Phase 3: Dashboard UI (Frontend)
7. SIP Numbers Management Page
P0
What: A new page or section in Settings where the business can see their assigned phone numbers and configure each one.

Features:
- Table showing: phone number, label, status (active/inactive), concurrent call limit
- Click a number to edit: label, greeting override, language override, system prompt override
- Show live call count (how many active calls on this number right now)
- Toggle active/inactive

Note: The actual number ASSIGNMENT is done by the client (stakeholder) via an admin panel or API. The business tenant can only VIEW and CONFIGURE their assigned numbers, not create new ones.

Where: src/app/(dashboard)/settings/ or a new src/app/(dashboard)/phone-numbers/ route.
8. Admin Panel: Number Assignment (for Client/Stakeholder)
P1
What: A super-admin interface where the client (who owns the PBX) can:
- Add new phone numbers to the system
- Assign numbers to organizations
- Reassign numbers between organizations
- See which numbers are in use across all tenants

Who uses this: Only the client/stakeholder, not the business tenants.

Consideration: Could be a separate admin route (e.g., /admin/numbers) or an API-only feature initially.
9. Call Analytics / Live Call View
P2
What: The Operations page should show:
- Currently active calls (live count) per number
- Call history with caller number, duration, tickets created
- Simple analytics: calls per day, average duration, busiest hours

Where: Enhance existing src/app/(dashboard)/operations/page.tsx
Phase 4: Security & Production Readiness
10. SIP IP Whitelisting
P0
What: Currently, anyone who knows our IP (72.62.70.61:15060) can send SIP calls. We need to restrict this to ONLY the Yeastar PBX's IP address.

How: Two approaches:
- Firewall level: iptables/ufw rule on the VPS to DROP any UDP to port 15060 that does not come from the Yeastar's public IP
- LiveKit level: Configure the SIP trunk's allowed_addresses to only accept the PBX IP

The client's message explicitly mentions this: "The bot's SIP listener should silently drop any UDP packets on port 15060 that do not originate from the Yeastar PBX's designated IP address."
11. Graceful Call Rejection (Capacity Limits)
P1
What: If the GPU is at capacity (all concurrent slots used), new calls should get a proper SIP rejection (486 Busy Here or 503 Service Unavailable) instead of just hanging.

How: Before the agent joins a Room, check concurrent call count. If over limit, do not join and let LiveKit handle the SIP rejection. Or configure LiveKit dispatch rules with a max participant limit.

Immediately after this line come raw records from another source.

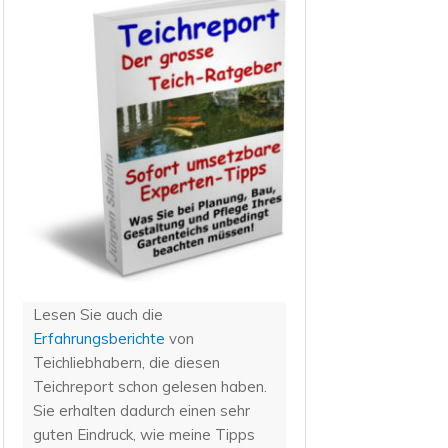
Lesen Sie auch die
Erfahrungsberichte
von
Teichliebhabern, die diesen
Teichreport schon gelesen haben.
Sie erhalten dadurch einen sehr
guten Eindruck, wie meine Tipps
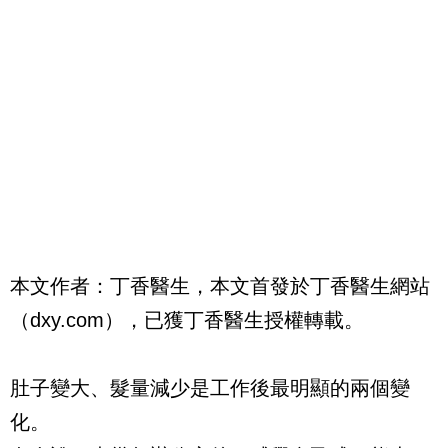
本文作者：丁香醫生，本文首發於丁香醫生網站
（dxy.com），已獲丁香醫生授權轉載。
肚子變大、髮量減少是工作後最明顯的兩個變
化。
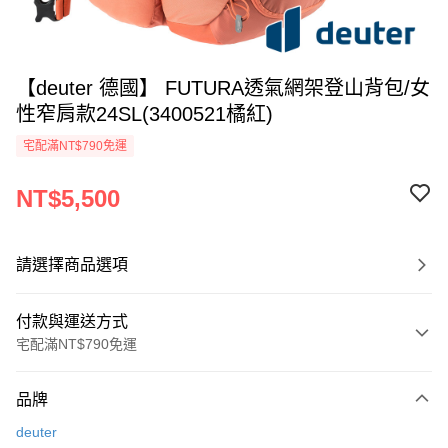
【deuter 德國】 FUTURA透氣網架登山背包/女
性窄肩款24SL(3400521橘紅)
宅配滿NT$790免運
NT$5,500
請選擇商品選項
付款與運送方式
宅配滿NT$790免運
付款方式
品牌
信用卡一次付款
deuter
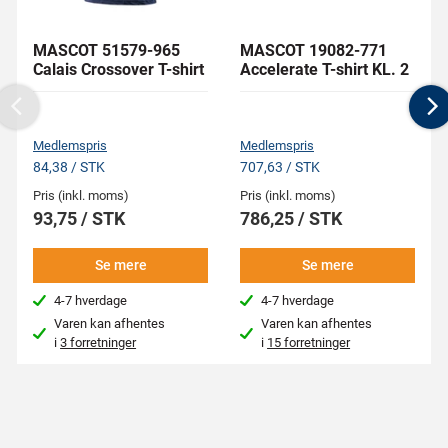
MASCOT 51579-965
MASCOT 19082-771
Calais Crossover T-shirt
Accelerate T-shirt KL. 2
Previous
N
Medlemspris
Medlemspris
84,38 / STK
707,63 / STK
Pris (inkl. moms)
Pris (inkl. moms)
93,75 / STK
786,25 / STK
Se mere
Se mere
4-7 hverdage
4-7 hverdage
Varen kan afhentes
Varen kan afhentes
i
3 forretninger
i
15 forretninger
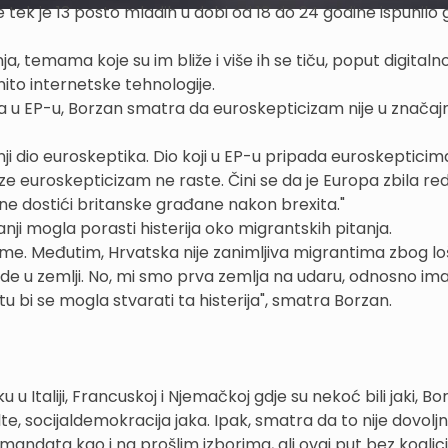
tek je 13 posto mladih u dobi od 18 do 24 godine ispunilo 
a, temama koje su im bliže i više ih se tiču, poput digitaln
nito internetske tehnologije.
a u EP-u, Borzan smatra da euroskepticizam nije u znača
nji dio euroskeptika. Dio koji u EP-u pripada euroskepticim
ize euroskepticizam ne raste. Čini se da je Europa zbila r
ne dostići britanske građane nakon brexita."
ji mogla porasti histerija oko migrantskih pitanja.
leme. Međutim, Hrvatska nije zanimljiva migrantima zbog l
avde u zemlji. No, mi smo prva zemlja na udaru, odnosno i
u bi se mogla stvarati ta histerija", smatra Borzan.
Italiji, Francuskoj i Njemačkoj gdje su nekoć bili jaki, Bo
, socijaldemokracija jaka. Ipak, smatra da to nije dovolj
j mandata kao i na prošlim izborima, ali ovaj put bez koalici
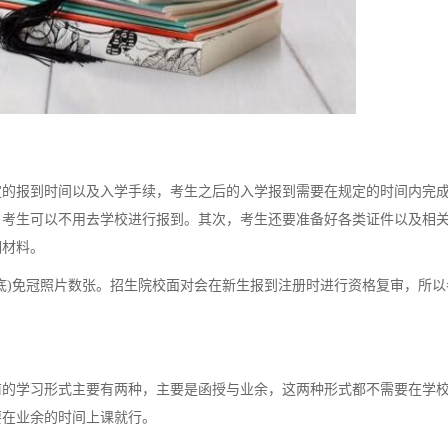
的报到时间以及入学手续，考生之后的入学报到需要在规定的时间内完
，考生可以不用去学校进行报到。其次，考生还要准备好各类证件以及相
明材料。
)免冠照片数张。招生院校面对会在新生报到注册时进行资格复审，所以
的学习形式主要有两种，主要是函授与业余，这两种形式都不需要在学
要在业余的时间上课就行。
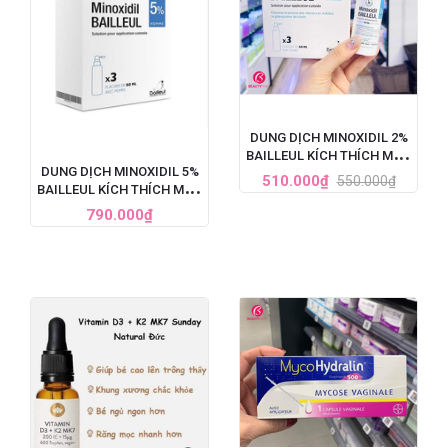
DUNG DỊCH MINOXIDIL 2%
BAILLEUL KÍCH THÍCH MỌC
DUNG DỊCH MINOXIDIL 5%
TÓC, TRỊ HÓI ĐẦU (60ML)
510.000₫
550.000₫
BAILLEUL KÍCH THÍCH MỌC
TÓC, TRỊ HÓI ĐẦU NẶNG
790.000₫
CHO NAM - SET 3 LỌ X
60ML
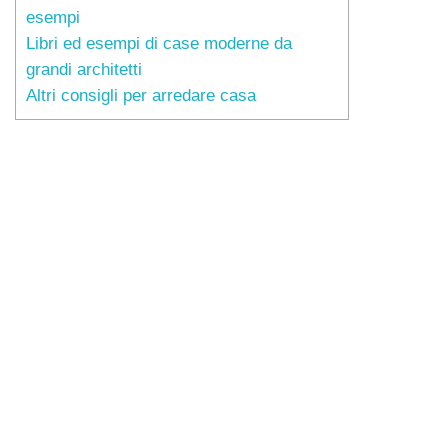
esempi
Libri ed esempi di case moderne da
grandi architetti
Altri consigli per arredare casa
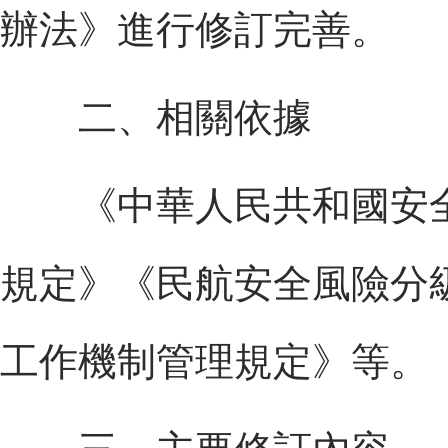
辦法》進行修訂完善。
二、相關依據
《中華人民共和國安全
規定》《民航安全風險分
工作機制管理規定》等。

Also needed: Ghost session cleanup. If a call drops without a SIP BYE (network failure), detect the silence after 10 to 15 seconds and force-close the session to free the slot.
12. Firewall Rules for RTP Port Range
P1
What: Ensure the VPS firewall allows the full RTP media port range.

Current: Ports 10000 to 12000 are open for RTP. If we increase concurrent calls, verify this range is sufficient.

Rule of thumb: Each call uses 2 RTP ports (audio send + receive). With 50 concurrent calls, we need at least 100 ports. 10000 to 12000 gives us 2000 ports, so plenty for now.